Although we believe that we have clearly identified an association between systemic arterial stiffness and structural damage at macula, we recognize that the study carries several limitations. First, this study is inherently limited by its retrospective design. Although we were able to find an association between the PWV and initial structural damage at macular GCIPL, we were not able to ascertain a causal relationship owing to the nature of the study design. Second, the number of patients who demonstrated structural damage was small, and the small number may have affected the results. Third, the results of the study may not be generalized; the study population consisted of those referred to a tertiary clinic for specialized management. Fourth, OCT angiography data were available in only some of the patients included, preventing further analyses with angiography data other than cross-sectional comparisons. Last, we did not assess VF progression to determine whether structural damage at the macular GCIPL translated to functional loss in our patients.
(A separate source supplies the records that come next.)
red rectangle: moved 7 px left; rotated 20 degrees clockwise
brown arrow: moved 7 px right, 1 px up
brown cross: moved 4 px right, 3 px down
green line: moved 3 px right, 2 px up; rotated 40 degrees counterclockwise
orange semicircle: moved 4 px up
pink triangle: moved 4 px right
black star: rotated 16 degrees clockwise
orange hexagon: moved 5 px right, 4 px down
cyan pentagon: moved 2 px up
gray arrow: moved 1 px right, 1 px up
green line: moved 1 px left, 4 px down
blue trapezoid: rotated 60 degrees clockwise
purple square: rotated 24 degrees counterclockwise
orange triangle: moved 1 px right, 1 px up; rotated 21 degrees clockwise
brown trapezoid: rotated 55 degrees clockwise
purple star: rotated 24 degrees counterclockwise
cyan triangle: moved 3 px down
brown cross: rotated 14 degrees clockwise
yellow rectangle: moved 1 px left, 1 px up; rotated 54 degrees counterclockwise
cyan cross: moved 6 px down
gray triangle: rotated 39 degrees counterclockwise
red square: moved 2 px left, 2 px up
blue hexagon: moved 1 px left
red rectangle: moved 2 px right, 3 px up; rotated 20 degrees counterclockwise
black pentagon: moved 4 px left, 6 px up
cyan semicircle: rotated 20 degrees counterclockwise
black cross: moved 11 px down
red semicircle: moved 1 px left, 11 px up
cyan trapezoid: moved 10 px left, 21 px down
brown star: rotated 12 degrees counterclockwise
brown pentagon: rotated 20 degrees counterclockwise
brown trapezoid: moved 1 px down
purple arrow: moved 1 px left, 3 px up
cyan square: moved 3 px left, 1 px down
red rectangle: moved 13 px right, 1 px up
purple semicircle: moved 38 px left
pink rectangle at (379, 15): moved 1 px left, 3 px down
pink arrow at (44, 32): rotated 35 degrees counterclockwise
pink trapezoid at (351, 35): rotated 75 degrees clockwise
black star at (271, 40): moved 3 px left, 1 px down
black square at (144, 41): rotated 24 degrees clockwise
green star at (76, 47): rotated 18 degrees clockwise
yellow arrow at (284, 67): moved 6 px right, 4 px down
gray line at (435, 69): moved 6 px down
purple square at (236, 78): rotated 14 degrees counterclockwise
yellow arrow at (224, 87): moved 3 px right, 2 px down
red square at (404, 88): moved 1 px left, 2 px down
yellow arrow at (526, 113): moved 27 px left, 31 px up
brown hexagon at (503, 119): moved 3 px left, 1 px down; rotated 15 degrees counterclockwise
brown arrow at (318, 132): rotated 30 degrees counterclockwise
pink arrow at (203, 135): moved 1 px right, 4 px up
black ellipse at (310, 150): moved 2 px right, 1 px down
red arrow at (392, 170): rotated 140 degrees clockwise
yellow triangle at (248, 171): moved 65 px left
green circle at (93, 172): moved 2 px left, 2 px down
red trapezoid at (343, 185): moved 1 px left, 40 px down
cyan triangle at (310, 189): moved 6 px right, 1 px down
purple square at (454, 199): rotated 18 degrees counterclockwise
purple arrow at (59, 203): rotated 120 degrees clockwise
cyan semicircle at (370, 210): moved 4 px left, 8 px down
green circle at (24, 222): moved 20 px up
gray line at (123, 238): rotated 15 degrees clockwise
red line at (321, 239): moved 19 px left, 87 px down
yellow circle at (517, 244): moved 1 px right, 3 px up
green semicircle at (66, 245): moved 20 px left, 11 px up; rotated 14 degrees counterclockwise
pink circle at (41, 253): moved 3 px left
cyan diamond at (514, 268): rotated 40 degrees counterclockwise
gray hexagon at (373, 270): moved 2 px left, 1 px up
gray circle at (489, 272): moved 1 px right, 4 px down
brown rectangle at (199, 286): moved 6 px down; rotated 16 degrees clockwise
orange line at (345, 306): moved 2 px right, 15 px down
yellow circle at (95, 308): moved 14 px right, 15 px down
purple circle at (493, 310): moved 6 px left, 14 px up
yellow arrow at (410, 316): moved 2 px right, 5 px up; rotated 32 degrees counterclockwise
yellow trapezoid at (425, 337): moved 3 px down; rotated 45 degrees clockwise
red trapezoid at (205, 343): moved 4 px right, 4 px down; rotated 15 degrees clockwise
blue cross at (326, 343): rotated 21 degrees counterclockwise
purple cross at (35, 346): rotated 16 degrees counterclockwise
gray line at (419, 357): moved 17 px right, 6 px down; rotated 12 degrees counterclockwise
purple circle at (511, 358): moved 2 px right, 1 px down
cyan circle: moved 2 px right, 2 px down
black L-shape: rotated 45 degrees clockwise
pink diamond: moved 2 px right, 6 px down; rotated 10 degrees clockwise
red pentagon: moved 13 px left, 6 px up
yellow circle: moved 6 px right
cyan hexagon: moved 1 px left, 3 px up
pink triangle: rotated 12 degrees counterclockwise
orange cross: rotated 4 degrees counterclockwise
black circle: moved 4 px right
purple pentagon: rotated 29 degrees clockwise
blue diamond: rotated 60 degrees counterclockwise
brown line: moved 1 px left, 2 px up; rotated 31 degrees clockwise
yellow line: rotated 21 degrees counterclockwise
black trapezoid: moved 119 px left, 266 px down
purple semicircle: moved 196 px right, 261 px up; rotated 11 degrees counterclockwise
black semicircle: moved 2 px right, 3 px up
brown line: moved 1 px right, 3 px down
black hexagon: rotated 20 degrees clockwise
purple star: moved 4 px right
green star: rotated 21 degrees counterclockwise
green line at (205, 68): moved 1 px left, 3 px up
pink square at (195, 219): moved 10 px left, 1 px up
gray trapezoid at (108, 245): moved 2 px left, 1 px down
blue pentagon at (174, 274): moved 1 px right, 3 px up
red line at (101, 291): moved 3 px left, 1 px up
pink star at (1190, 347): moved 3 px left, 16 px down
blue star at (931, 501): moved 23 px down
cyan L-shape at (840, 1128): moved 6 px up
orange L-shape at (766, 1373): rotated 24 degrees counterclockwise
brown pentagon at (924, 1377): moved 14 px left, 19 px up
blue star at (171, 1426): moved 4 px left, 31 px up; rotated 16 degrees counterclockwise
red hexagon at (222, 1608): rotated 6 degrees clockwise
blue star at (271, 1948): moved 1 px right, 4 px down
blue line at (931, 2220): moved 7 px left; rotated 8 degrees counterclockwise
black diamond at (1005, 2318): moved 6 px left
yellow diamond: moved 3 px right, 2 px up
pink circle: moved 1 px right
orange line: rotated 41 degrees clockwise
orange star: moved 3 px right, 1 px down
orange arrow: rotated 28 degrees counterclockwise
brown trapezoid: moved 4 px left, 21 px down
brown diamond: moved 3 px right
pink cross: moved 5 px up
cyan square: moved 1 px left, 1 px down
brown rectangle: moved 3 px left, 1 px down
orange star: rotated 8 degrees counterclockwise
However, we believe that the relationship between systemic arterial stiffness and preferential site of structural damage in OAG may have been confounded by the subjective nature of a functional measurement of damage such as perimetry.
This study examined the structural progression of patients with OAG with varying degrees of PWV. Longitudinal assessments of structural changes revealed that macular GCIPL loss tended to precede peripapillary RNFL loss in patients with glaucoma with a high PWV. A high PWV was a statistically significant predictor for initial structural damage at the macular GCIPL. The results of this study highlight the importance of cardiovascular disease in the initiation and progression of OAG as well as the need to develop a treatment protocol that does not exclusively involve lowering the IOP.